**PROBLEM TO WORK ON**
Set down, please, the line that contains "فوران شدید آتشفشان فوئگو در گواتمالا" and every line that follows it to the end of the records, exactly; do not include pictures.

Saved data entries:
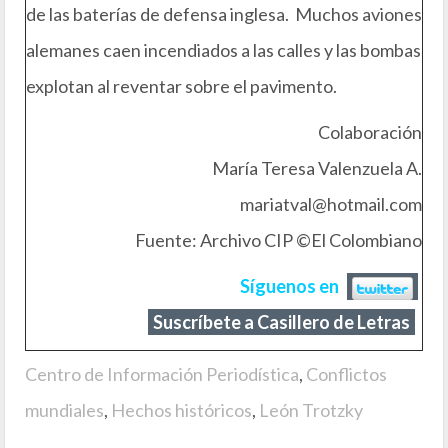
de las baterías de defensa inglesa. Muchos aviones
alemanes caen incendiados a las calles y las bombas
explotan al reventar sobre el pavimento.
Colaboración
María Teresa Valenzuela A.
mariatval@hotmail.com
Fuente: Archivo CIP ©El Colombiano
Síguenos en
Suscríbete a Casillero de Letras
Centro de Información Periodística
,
Conflictos
mundiales
,
Hechos históricos
,
León Trotzky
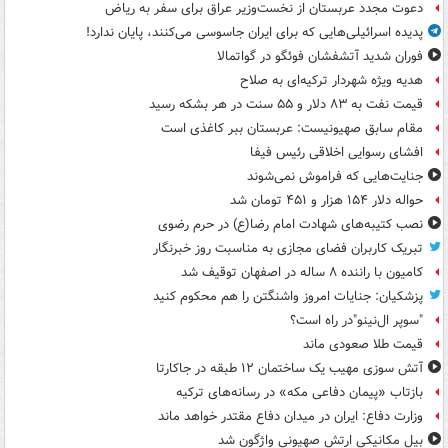
دعوت مجدد عربستان از نخست‌وزیر عراق برای سفر به ریاض
پدیده اسرائیلی‌هایی که برای ایران جاسوسی می‌کنند، پایان ندارد!
فوران شدید آتشفشان فوئگو در گواتمالا
هدیه ویژه شهردار ترکیه‌ای به صلاح
قیمت نفت به ۸۳ دلار و ۵۵ سنت در هر بشکه رسید
مقام سابق صهیونیست: عربستان ببر کاغذی است
افشای رسوایی اخلاقی رئیس فیفا
جنایت‌هایی که فراموش نمی‌شوند
حواله دلار ۱۵۴ هزار و ۴۵۱ تومان شد
نصب کتیبه‌های شهادت امام رضا(ع) در حرم رضوی
تبریک کاربران فضای مجازی به مناسبت روز خبرنگار
کامیون با راننده ۸ ساله در اصفهان توقیف شد
پزشکیان: جنایات امروز واشنگتن را هم محکوم کنید
"سوپر ال‌نینو"در راه است؟
قیمت طلا صعودی ماند
آتش سوزی مهیب یک ساختمان ۱۲ طبقه در جاکارتا
بازتاب «پیمان دفاعی مکه» در رسانه‌های ترکیه
وزارت دفاع: ایران در میدان دفاع مقتدر خواهد ماند
بیل مکانیکی ارتش صهیونی واژگون شد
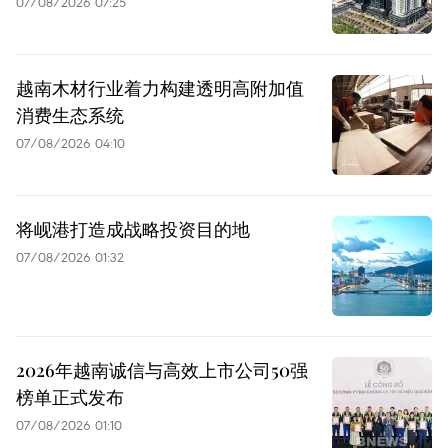
07/08/2026 07:25
越南木材行业着力构建透明高附加值
消费生态系统
07/08/2026 04:10
将岘港打造成战略投资目的地
07/08/2026 01:32
2026年越南诚信与高效上市公司50强
榜单正式发布
07/08/2026 01:10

**WRITTEN REPLY**
فوران شدید آتشفشان فوئگو در گواتمالا
هدیه ویژه شهردار ترکیه‌ای به صلاح
قیمت نفت به ۸۳ دلار و ۵۵ سنت در هر بشکه رسید
مقام سابق صهیونیست: عربستان ببر کاغذی است
افشای رسوایی اخلاقی رئیس فیفا
جنایت‌هایی که فراموش نمی‌شوند
حواله دلار ۱۵۴ هزار و ۴۵۱ تومان شد
نصب کتیبه‌های شهادت امام رضا(ع) در حرم رضوی
تبریک کاربران فضای مجازی به مناسبت روز خبرنگار
کامیون با راننده ۸ ساله در اصفهان توقیف شد
پزشکیان: جنایات امروز واشنگتن را هم محکوم کنید
"سوپر ال‌نینو"در راه است؟
قیمت طلا صعودی ماند
آتش سوزی مهیب یک ساختمان ۱۲ طبقه در جاکارتا
بازتاب «پیمان دفاعی مکه» در رسانه‌های ترکیه
وزارت دفاع: ایران در میدان دفاع مقتدر خواهد ماند
بیل مکانیکی ارتش صهیونی واژگون شد
07/08/2026 07:25
越南木材行业着力构建透明高附加值
消费生态系统
07/08/2026 04:10
将岘港打造成战略投资目的地
07/08/2026 01:32
2026年越南诚信与高效上市公司50强
榜单正式发布
07/08/2026 01:10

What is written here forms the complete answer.